The 2D structures and activities of the studied compounds were presented in Table 1. The Genetic Function Approximation (GFA), was used to generate four models, the first model out of the four models was selected as the optimum model since it best agrees with the minimum criteria for generating good QSAR model, reported in Table 2. Table 3 display the validation parameters for the generated models. Table 4 present the Y-randomization test used to affirm the strength of a model. This test was carried out on the training set by keeping the independent variable constant and randomizing the dependent variables. The low values of R, R2 and Q2 indicate the robustness of the generated model and the coefficient of Y-randomization (\({\text{cR}}_{{\text{p}}}^{2}\) = 0.8200) confirmed the generated model was not gotten by chance.
Table 5 displays the correlation matrix, VIF and the ME of the four descriptors used to build the models.
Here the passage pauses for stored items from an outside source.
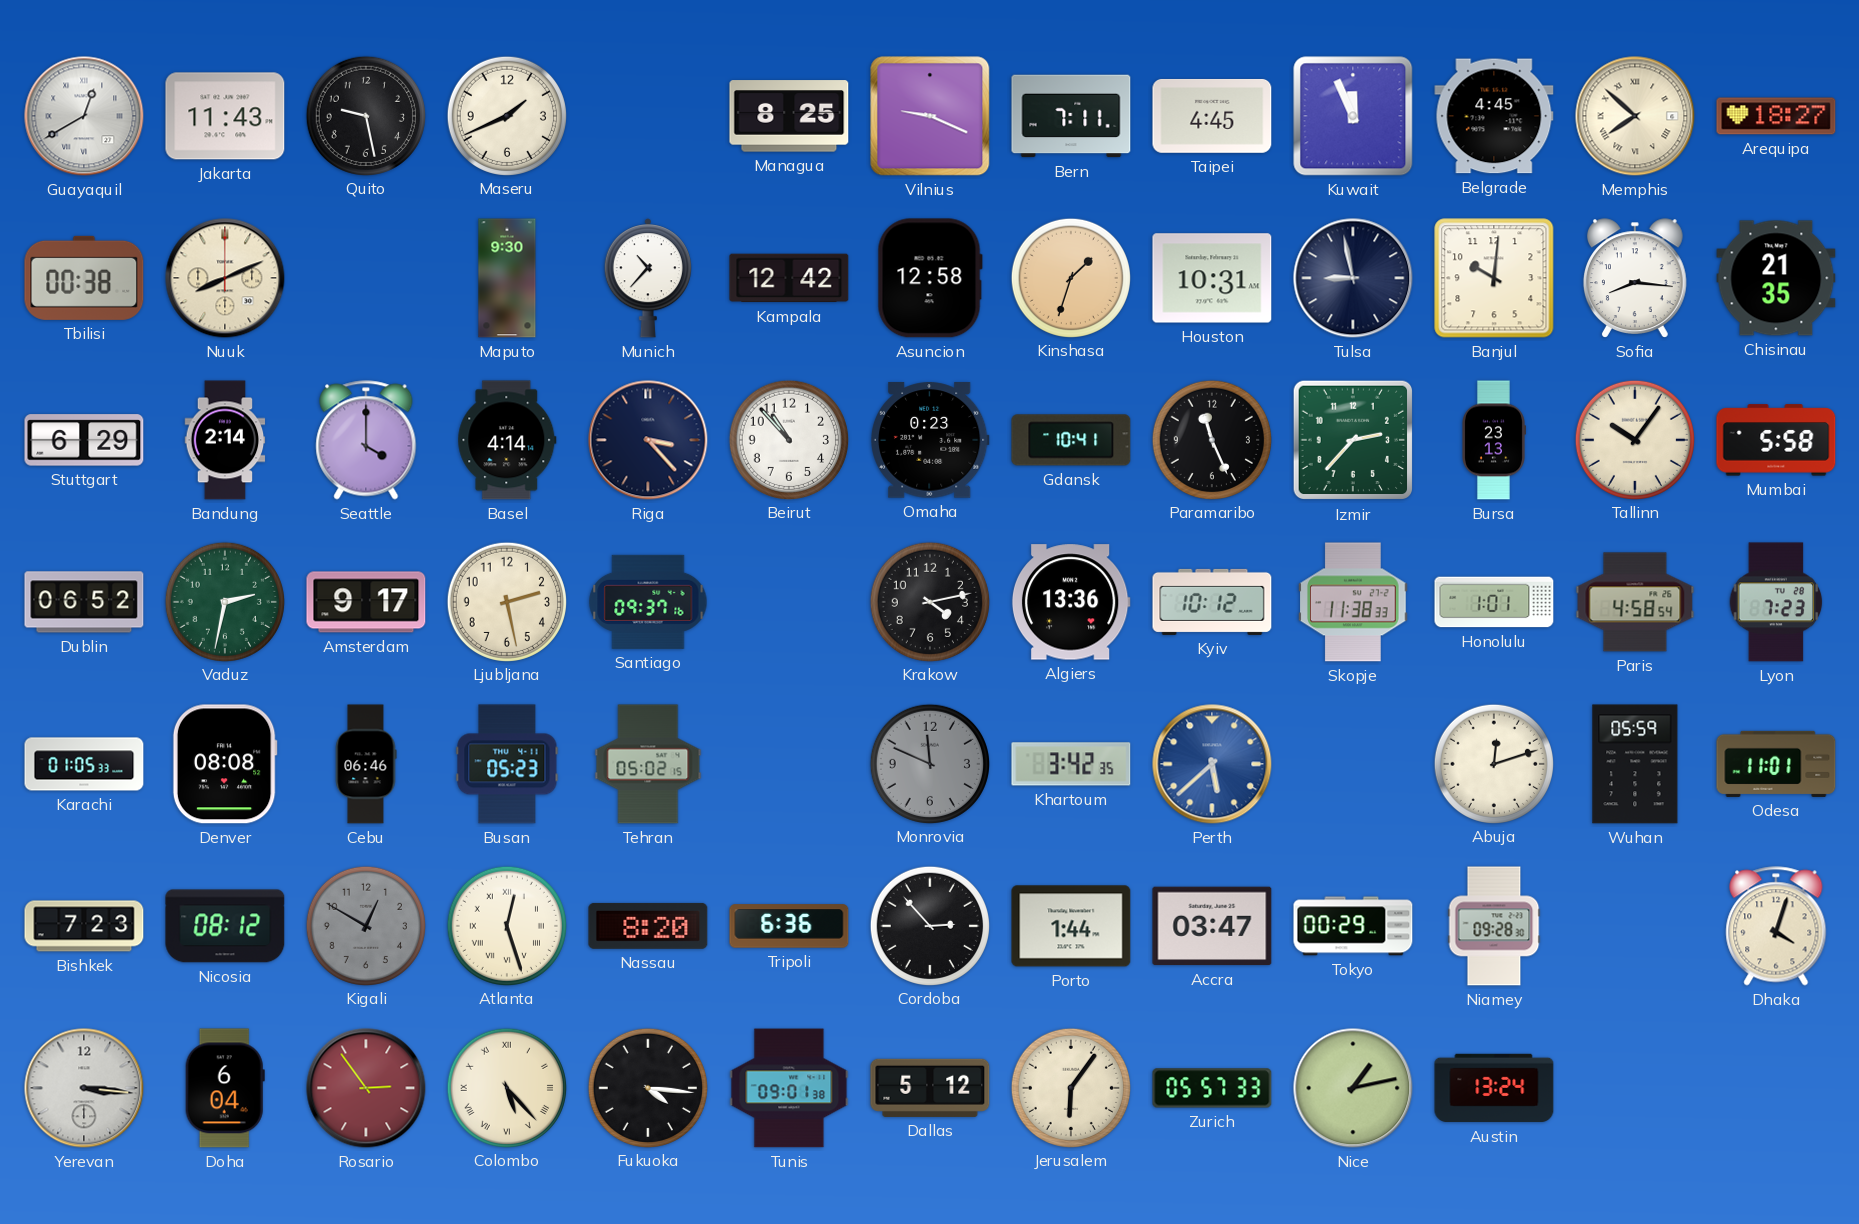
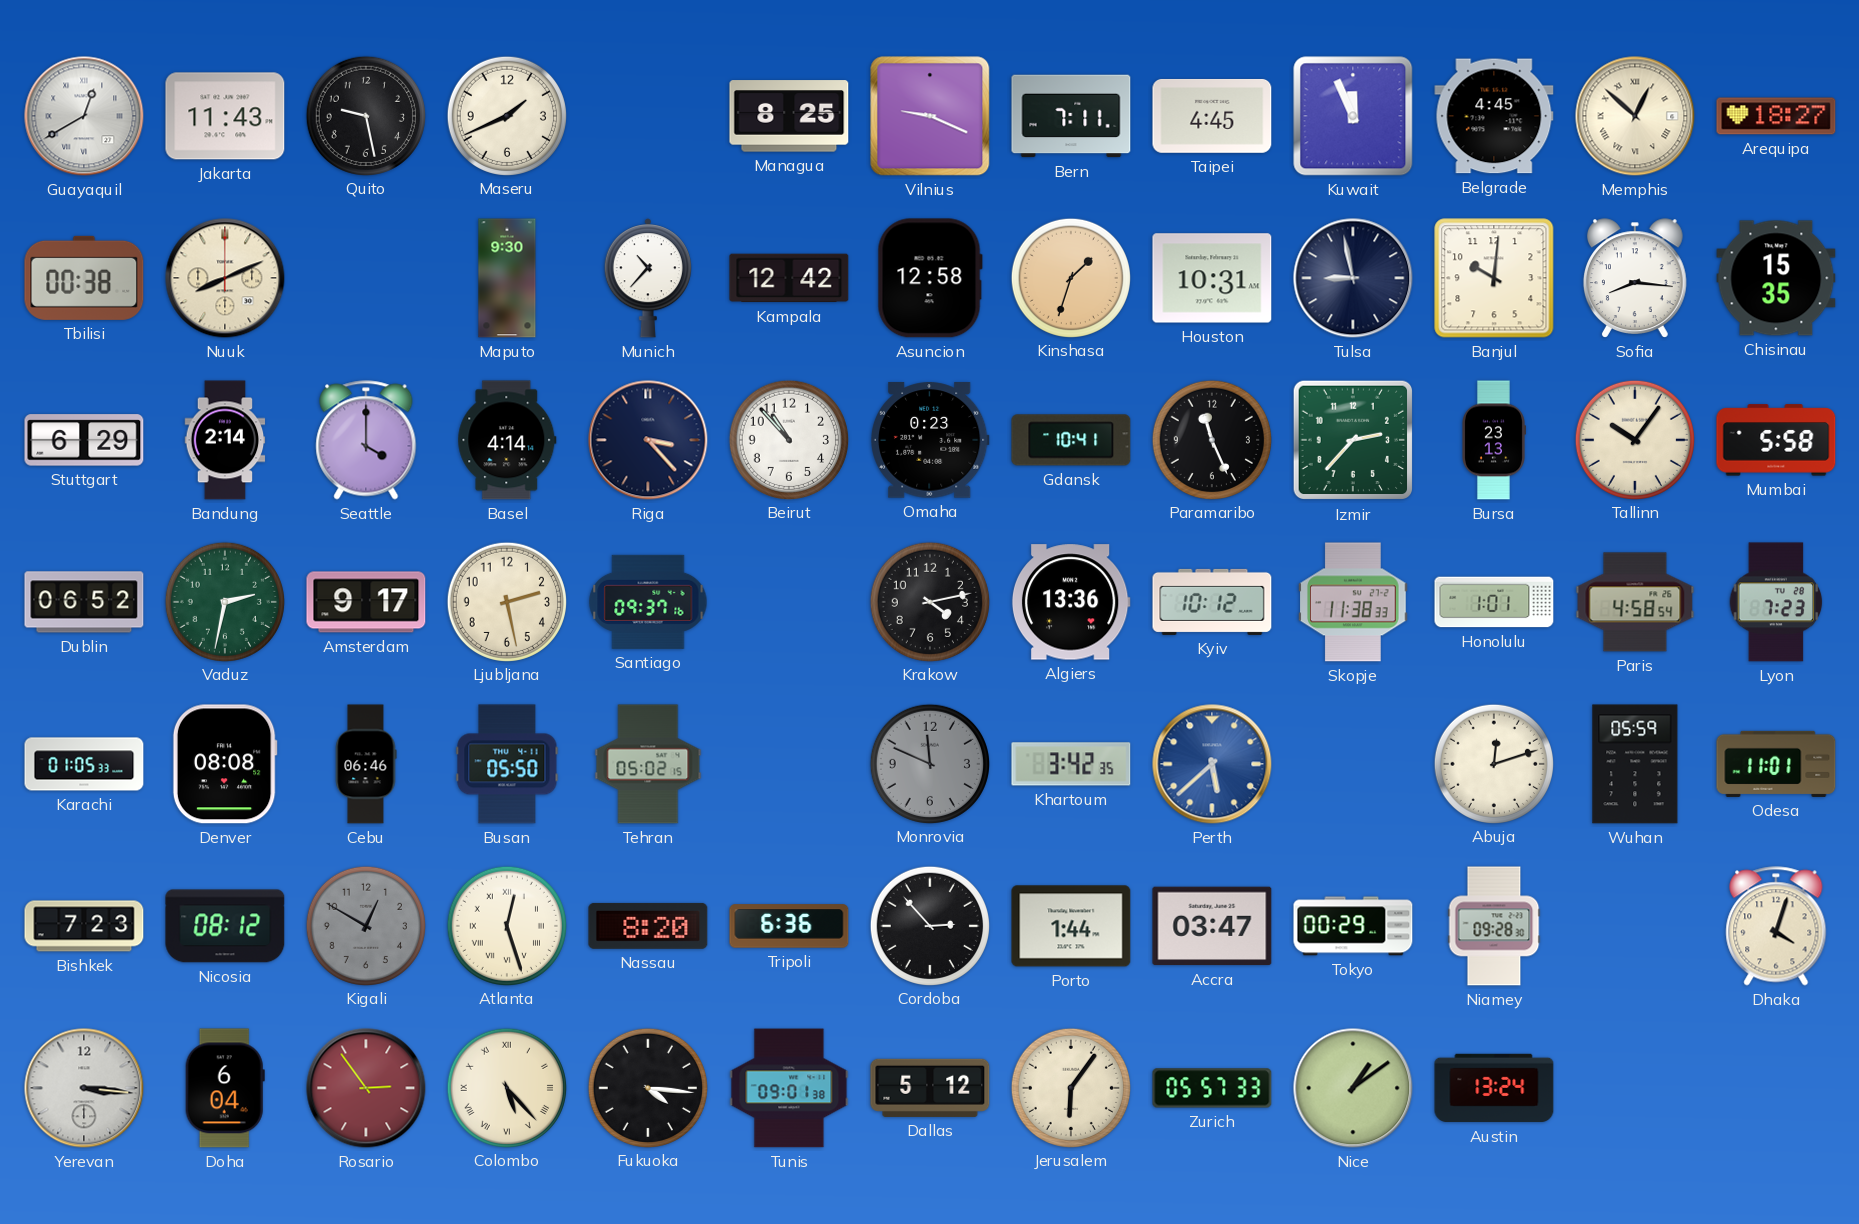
Memphis: 7:52 -> 12:52
Chisinau: 21:35 -> 15:35
Busan: 05:23 -> 05:50
Nice: 1:13 -> 1:09
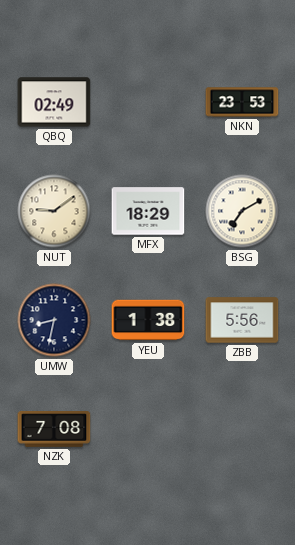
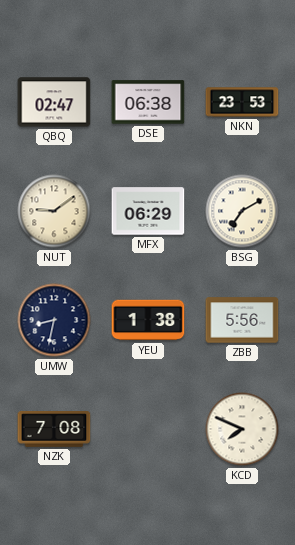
QBQ: 02:49 -> 02:47
DSE: none -> 06:38
MFX: 18:29 -> 06:29
KCD: none -> 7:49
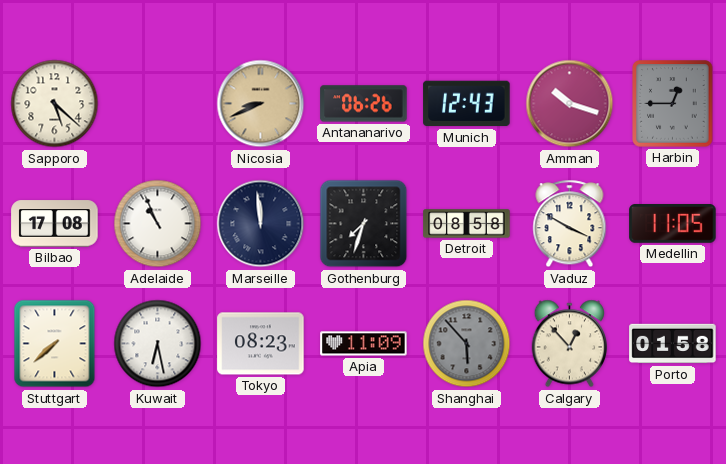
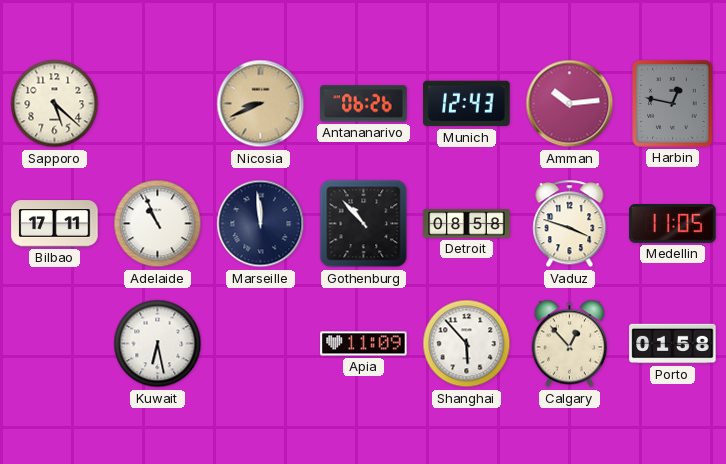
Amman: 10:18 -> 10:14
Harbin: 12:45 -> 12:47
Bilbao: 17:08 -> 17:11
Gothenburg: 7:33 -> 10:53
Vaduz: 3:50 -> 3:48
Stuttgart: 7:38 -> none
Tokyo: 08:23 -> none
Shanghai dial: grey -> white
The low value of the Pearson’s correlation indicates that there is no significant connection between the descriptors, this means that each descriptor gives different information that influenced the model. The relative importance of each of the descriptor in the model was measured with the low value of the Variance Inflation Factor (VIF) and since the VIF value were all less than 2, henceforth, the descriptors in the model were rightfully selected and the model is therefore said to be statistically satisfactory [24]. Meanwhile descriptor MaxHBd with highest positive ME value indicates its prominence in the models’ activity, as such, the descriptor was made the focal point when designing new enhanced compounds. The descriptor (MaxHBd), means Maximum E-States for (strong) Hydrogen Bond donors.
Descriptive analysis was carried out to back up the evidence that the dataset was well divided into a new set (training set and test set). Table 6 present the maximum, minimum and standard deviation values for both training and test sets were very close suggesting no significant difference in them, as a result, we deduce that the training set is extrapolative within the test set, this confirm the fit of the Kennard and stone method employed in the data division.
Table 7 present the details of the descriptors used to build the model. The first two descriptors were 2D and the last two being 3D. The equations generated from the material studio software displayed below, indicates Eq. (1) as the best model when compared to the standard validation parameters for generating a good QASR model in Table 2.
Model 1
pGI50 = 0.709363893 * GATS8c − 4.252846824 * maxHBd − 0.063150018 * TDB10p − 0.153565552 * RNCS + 4.211504042;
Model 2
pGI50 = 0.772397640 * GATS8c − 4.191643628 * maxHBd − 0.000418849 * TDB10v − 0.153328698 * RNCS + 4.006452472;
Model 3
pGI50 = 1.245271529 * MATS7c − 0.826297651 * SpMax5_Bhi − 3.598436568 * maxHBd − 0.135122003 * RNCS + 6.680738880;
Model 4
pGI50 = 0.723219873 * GATS8c − 4.266084558 * maxHBd − 0.061174372 * Kier1 − 0.155935615 * RNCS + 4.726811020.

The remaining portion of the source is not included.